The cabbage maggot, Hylemya brassicae (Bouché), had three generations per year from 1970 to 1973 inclusive, a partial fourth was noted in most years. A small proportion of first generation pupae entered aestivation in 1971.
Thermal units required for fly emergence from overwintered pupae fell within a narrow range (174 to 199), but there was little correlation between thermal units and fly emergence in subsequent generations. Lack of adequate moisture delayed establishment of larvae in roots in some generations. Lack of adequate soil moisture delayed establishment of larvae in roots in some generations, and this appeared to be the chief reason for the lack of correlation between thermal units and fly peaks.
Throughout this investigation the over-all population remained remarkably constant.

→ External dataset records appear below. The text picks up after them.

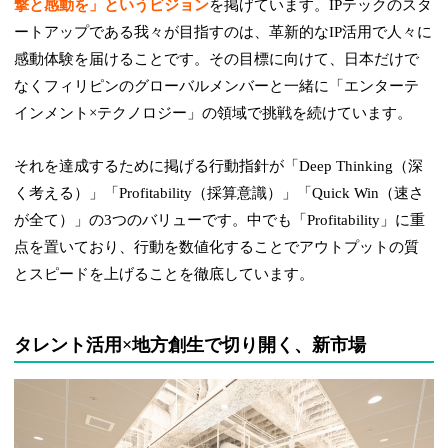
撃と感動を」というビジョン
を掲げています。IPテックのスタ
ートアップである我々が目指すのは、革新的なIP活用で人々に
感動体験を届けることです。その目標に向けて、日本だけで
なくフィリピンのグローバルメンバーと一緒に「エンターテ
インメント×テクノロジー」の領域で挑戦を続けています。
それを達成するために掲げる行動指針が「Deep Thinking（深
く考える）」「Profitability（採算意識）」「Quick Win（速さ
が全て）」の3つのバリューです。中でも「Profitability」に重
点を置いており、行動を数値化することでアウトプットの質
とスピードを上げることを徹底しています。
タレント活用×地方創生で切り開く、新市場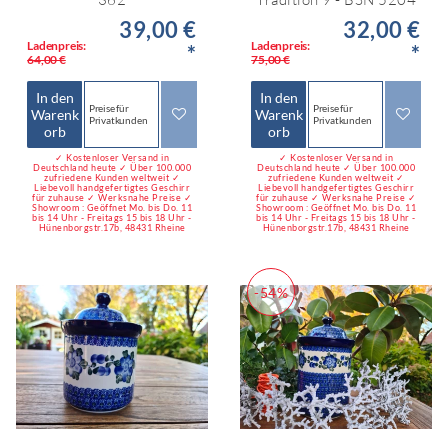
39,00 €
32,00 €
Ladenpreis:
Ladenpreis:
*
*
64,00 €
75,00 €
In den
In den
Preise für
Preise für
Warenk
Warenk
Privatkunden
Privatkunden
orb
orb
✓ Kostenloser Versand in
✓ Kostenloser Versand in
Deutschland heute ✓ Über 100.000
Deutschland heute ✓ Über 100.000
zufriedene Kunden weltweit ✓
zufriedene Kunden weltweit ✓
Liebevoll handgefertigtes Geschirr
Liebevoll handgefertigtes Geschirr
für zuhause ✓ Werksnahe Preise ✓
für zuhause ✓ Werksnahe Preise ✓
Showroom : Geöffnet Mo. bis Do. 11
Showroom : Geöffnet Mo. bis Do. 11
bis 14 Uhr - Freitags 15 bis 18 Uhr -
bis 14 Uhr - Freitags 15 bis 18 Uhr -
Hünenborgstr.17b, 48431 Rheine
Hünenborgstr.17b, 48431 Rheine
-54%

Parasitism by a staphylinid, Aleochara bilineata Gyll., and a fungus, Strongwellsea castrans Batko and Weiser, and soil moisture were the most important biological and climatic factors affecting survival. Parasitism of the adult by a nematode, Heterotylenchus sp., was recorded for the first time.
Although large numbers of seed maggot adults, Hylemya florilega (Zett.) and H. platura (Meig.), were recorded, few infested rutabaga. Other species trapped included Euxesta notata (Weid.) and Muscina spp.